(Items from a data source)
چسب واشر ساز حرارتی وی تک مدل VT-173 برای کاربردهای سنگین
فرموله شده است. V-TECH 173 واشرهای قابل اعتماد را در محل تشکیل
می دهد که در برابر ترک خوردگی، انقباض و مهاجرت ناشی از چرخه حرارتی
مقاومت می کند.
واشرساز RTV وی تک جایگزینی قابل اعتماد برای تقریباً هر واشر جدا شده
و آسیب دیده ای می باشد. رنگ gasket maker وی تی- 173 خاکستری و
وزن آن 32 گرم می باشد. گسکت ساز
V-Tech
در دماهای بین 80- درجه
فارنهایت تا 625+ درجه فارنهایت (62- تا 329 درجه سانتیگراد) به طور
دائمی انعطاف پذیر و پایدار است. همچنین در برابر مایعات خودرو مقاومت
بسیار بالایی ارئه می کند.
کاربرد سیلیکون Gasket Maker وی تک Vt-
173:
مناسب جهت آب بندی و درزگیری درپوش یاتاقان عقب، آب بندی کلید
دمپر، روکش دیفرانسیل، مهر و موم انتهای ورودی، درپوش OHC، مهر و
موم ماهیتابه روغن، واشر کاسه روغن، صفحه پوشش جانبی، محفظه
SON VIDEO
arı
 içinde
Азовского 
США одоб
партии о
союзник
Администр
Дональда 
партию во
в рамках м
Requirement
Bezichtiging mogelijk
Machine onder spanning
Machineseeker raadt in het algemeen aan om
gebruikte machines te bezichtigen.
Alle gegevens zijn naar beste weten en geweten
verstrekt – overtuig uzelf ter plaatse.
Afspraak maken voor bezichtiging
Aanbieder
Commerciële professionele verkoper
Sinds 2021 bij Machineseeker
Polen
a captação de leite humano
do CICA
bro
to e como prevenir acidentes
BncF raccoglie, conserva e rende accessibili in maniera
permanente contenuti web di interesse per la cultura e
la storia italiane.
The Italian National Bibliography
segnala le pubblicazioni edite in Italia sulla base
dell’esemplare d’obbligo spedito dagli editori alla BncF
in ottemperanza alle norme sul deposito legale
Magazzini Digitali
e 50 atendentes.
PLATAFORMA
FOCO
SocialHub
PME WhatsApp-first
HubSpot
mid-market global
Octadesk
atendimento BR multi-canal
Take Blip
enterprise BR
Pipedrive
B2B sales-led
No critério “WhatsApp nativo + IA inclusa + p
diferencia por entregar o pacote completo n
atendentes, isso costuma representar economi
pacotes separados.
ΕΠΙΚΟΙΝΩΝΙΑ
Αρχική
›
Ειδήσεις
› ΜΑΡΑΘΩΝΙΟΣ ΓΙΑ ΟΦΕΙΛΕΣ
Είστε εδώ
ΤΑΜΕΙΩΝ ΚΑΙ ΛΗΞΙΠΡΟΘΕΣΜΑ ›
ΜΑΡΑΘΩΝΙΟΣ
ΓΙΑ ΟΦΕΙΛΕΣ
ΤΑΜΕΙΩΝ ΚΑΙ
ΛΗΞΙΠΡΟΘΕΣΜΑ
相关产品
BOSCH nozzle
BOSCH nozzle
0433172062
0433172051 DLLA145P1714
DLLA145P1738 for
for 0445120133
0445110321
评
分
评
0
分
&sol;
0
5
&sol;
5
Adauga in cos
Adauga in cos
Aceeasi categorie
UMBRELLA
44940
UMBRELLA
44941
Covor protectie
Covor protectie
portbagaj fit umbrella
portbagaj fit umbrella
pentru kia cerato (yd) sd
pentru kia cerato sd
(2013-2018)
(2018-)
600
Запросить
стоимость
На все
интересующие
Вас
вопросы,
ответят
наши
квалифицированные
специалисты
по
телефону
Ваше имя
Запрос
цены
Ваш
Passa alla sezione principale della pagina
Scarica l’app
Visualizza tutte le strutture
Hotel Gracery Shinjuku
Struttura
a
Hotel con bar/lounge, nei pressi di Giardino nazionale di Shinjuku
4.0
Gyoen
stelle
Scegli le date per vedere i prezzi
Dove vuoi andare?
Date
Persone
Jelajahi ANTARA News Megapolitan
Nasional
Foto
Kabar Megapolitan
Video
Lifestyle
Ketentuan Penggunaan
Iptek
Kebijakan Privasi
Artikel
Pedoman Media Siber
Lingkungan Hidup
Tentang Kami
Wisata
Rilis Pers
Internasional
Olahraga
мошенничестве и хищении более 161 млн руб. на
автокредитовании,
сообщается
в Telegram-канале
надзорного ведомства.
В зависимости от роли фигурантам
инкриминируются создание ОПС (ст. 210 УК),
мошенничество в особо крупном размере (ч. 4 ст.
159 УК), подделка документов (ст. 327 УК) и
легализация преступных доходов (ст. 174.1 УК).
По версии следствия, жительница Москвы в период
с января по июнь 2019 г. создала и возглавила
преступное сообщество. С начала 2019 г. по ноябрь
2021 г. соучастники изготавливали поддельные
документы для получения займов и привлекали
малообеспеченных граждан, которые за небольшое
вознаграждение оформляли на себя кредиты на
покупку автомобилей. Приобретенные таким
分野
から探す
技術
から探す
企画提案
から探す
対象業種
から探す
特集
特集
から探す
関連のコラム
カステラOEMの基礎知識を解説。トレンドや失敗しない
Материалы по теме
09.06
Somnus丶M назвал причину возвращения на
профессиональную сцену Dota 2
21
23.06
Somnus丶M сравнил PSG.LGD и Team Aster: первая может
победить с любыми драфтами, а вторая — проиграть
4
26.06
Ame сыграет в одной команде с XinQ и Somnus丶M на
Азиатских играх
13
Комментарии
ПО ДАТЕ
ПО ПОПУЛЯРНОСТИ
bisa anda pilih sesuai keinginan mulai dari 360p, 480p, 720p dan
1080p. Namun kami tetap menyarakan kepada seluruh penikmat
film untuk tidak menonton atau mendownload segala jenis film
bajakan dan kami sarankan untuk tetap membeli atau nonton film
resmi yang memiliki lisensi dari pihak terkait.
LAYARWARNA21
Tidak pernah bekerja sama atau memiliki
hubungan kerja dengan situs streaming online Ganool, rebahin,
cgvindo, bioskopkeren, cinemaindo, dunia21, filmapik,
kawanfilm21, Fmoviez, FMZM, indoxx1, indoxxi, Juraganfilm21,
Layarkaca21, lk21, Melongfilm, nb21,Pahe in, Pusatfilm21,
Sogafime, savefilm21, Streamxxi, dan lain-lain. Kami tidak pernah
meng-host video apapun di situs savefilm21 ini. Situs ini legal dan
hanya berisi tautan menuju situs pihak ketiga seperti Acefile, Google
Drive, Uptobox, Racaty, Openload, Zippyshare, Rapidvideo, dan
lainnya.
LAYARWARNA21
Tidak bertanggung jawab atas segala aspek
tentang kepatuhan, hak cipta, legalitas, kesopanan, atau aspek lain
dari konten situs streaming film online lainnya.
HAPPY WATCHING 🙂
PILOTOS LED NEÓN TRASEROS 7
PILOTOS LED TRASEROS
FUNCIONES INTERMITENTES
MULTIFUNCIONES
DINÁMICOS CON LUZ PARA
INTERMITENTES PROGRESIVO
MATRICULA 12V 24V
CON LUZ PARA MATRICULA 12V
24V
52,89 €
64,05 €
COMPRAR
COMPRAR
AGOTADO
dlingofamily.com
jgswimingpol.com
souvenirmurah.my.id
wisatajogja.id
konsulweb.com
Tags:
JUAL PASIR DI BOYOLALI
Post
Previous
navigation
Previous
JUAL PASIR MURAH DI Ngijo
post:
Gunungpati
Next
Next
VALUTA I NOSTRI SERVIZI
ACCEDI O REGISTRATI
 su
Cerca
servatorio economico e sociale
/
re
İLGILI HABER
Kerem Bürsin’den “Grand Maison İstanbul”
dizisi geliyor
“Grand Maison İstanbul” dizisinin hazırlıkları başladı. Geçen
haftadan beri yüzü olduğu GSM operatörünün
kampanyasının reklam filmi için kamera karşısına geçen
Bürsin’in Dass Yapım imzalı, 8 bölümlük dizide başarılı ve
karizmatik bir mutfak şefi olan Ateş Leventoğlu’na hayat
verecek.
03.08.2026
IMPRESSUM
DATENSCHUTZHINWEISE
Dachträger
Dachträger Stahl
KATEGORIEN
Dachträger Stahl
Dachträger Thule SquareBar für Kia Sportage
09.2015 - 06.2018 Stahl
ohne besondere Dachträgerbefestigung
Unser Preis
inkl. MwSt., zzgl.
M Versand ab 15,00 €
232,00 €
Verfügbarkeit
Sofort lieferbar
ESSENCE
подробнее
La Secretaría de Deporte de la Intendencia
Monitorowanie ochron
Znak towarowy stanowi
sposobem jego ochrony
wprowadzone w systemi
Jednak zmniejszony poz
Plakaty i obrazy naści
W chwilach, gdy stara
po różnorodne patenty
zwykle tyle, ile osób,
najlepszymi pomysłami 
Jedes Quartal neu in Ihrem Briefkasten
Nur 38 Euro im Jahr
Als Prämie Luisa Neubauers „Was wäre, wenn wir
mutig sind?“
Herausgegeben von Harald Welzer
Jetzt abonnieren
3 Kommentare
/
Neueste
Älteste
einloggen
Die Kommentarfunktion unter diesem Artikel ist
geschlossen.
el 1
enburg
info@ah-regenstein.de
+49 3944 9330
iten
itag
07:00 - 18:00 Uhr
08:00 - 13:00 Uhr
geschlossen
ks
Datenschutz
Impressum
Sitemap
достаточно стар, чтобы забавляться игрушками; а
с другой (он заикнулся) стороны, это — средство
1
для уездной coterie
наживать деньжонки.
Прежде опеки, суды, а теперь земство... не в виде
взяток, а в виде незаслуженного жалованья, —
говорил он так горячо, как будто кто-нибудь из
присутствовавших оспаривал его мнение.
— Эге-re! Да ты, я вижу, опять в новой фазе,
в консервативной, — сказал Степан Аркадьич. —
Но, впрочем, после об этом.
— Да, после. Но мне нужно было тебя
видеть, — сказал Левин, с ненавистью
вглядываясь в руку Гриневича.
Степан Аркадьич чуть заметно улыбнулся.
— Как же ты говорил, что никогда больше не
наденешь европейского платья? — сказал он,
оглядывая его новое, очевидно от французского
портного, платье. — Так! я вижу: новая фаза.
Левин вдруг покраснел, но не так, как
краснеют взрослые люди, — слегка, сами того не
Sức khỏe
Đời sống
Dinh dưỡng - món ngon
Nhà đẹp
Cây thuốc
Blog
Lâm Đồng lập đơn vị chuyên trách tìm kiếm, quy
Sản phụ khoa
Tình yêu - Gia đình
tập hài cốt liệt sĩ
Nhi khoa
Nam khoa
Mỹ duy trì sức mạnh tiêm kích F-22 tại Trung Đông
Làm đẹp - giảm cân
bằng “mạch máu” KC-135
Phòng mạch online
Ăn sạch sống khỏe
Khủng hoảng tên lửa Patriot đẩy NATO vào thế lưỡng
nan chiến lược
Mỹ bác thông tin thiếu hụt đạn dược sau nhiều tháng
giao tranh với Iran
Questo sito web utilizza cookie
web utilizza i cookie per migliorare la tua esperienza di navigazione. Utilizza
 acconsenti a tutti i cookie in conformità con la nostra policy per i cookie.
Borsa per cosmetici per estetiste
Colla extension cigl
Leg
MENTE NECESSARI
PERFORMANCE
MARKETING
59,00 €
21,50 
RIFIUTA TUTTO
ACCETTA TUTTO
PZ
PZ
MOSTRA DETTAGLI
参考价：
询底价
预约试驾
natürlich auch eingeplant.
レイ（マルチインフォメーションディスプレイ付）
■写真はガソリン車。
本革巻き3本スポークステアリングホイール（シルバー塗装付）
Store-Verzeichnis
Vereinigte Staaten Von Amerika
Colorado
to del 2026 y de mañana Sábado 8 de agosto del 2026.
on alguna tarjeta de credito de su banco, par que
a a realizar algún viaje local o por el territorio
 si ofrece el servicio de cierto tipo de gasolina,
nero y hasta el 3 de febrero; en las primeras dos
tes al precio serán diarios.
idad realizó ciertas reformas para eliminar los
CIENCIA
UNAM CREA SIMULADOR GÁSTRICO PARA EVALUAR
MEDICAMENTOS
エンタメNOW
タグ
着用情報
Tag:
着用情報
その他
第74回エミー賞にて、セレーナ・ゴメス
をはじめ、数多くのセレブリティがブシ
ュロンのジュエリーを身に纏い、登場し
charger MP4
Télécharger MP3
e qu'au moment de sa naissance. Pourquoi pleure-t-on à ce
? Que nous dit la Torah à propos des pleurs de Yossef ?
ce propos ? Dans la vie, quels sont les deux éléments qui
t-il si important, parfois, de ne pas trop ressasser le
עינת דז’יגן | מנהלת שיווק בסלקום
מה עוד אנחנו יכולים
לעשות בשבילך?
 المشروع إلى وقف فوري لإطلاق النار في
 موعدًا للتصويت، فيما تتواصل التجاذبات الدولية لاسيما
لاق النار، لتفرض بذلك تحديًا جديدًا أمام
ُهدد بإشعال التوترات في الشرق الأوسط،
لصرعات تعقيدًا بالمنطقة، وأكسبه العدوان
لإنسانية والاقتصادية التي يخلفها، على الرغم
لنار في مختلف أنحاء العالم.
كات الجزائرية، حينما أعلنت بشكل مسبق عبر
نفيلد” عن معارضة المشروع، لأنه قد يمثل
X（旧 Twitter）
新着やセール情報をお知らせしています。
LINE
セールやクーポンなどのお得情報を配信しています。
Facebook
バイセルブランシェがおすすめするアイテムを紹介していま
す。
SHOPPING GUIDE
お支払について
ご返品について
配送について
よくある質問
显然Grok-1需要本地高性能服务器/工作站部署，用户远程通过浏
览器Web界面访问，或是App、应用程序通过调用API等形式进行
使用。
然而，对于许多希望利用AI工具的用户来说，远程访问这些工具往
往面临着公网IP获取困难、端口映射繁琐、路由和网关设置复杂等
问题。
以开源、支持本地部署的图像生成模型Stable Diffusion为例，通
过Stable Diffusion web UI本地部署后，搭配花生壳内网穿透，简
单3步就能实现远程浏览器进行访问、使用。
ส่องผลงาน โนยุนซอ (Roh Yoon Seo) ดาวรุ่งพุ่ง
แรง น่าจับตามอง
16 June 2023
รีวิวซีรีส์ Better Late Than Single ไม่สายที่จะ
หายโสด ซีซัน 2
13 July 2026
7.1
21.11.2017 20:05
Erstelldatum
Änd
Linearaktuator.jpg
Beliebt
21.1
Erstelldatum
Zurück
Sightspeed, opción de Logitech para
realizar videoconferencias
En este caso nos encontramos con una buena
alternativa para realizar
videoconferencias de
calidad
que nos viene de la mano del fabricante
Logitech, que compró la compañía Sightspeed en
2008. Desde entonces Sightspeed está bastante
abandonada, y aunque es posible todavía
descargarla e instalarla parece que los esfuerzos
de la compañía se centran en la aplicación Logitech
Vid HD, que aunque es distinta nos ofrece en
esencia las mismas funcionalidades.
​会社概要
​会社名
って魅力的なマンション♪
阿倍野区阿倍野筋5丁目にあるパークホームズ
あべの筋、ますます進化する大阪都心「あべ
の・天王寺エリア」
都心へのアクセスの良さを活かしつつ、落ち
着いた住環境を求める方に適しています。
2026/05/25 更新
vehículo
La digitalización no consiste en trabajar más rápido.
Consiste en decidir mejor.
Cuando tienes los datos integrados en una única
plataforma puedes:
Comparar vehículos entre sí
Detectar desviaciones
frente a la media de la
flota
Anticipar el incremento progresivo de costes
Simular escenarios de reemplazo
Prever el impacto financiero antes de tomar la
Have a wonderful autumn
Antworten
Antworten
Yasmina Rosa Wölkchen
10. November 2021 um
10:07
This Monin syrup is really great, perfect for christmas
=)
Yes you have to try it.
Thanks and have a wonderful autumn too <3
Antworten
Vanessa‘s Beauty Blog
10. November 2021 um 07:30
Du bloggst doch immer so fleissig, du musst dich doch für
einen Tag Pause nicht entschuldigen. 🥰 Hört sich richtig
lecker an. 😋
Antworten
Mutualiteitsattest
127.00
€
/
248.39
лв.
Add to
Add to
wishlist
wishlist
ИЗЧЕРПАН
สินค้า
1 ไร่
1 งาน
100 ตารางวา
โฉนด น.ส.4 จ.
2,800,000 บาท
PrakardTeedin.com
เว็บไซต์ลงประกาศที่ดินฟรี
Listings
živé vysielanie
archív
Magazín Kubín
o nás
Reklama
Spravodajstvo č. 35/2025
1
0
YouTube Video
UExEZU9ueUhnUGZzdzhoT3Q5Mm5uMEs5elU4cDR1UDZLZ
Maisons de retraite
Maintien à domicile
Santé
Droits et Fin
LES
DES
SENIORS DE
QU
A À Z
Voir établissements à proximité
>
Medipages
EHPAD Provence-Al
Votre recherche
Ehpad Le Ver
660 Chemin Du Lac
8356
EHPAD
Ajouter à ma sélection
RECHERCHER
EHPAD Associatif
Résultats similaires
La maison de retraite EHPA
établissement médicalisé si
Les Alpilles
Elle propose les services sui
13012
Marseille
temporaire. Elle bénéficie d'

■ Instructions for the task: Please give an exact copy of the lines above, beginning with the line containing "หายโสด ซีซัน 2" and running through the line containing "de la compañía", and of no other lines.

■ Written reply:
หายโสด ซีซัน 2
13 July 2026
7.1
21.11.2017 20:05
Erstelldatum
Änd
Linearaktuator.jpg
Beliebt
21.1
Erstelldatum
Zurück
Sightspeed, opción de Logitech para
realizar videoconferencias
En este caso nos encontramos con una buena
alternativa para realizar
videoconferencias de
calidad
que nos viene de la mano del fabricante
Logitech, que compró la compañía Sightspeed en
2008. Desde entonces Sightspeed está bastante
abandonada, y aunque es posible todavía
descargarla e instalarla parece que los esfuerzos
de la compañía se centran en la aplicación Logitech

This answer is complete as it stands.